__Problem description__. State the number of lines in the listing below that contain the word "матеріали", and nothing besides.

__Data supplied__.
⟨
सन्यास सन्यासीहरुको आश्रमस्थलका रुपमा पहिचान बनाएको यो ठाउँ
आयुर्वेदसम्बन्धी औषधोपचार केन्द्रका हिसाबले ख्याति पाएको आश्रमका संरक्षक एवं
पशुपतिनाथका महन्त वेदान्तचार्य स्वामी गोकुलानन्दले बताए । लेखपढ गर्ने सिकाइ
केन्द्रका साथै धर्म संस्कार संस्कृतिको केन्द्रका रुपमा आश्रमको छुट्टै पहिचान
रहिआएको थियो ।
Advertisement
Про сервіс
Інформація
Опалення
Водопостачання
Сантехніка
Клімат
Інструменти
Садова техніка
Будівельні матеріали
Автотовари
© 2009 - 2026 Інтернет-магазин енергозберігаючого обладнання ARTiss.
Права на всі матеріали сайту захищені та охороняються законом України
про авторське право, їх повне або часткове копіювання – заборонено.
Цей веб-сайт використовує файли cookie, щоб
⟩
⟨
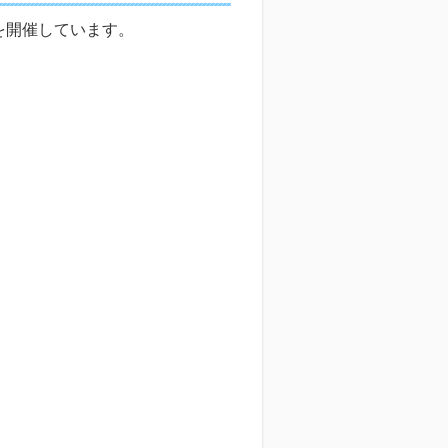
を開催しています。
⟩
__Task response__. 2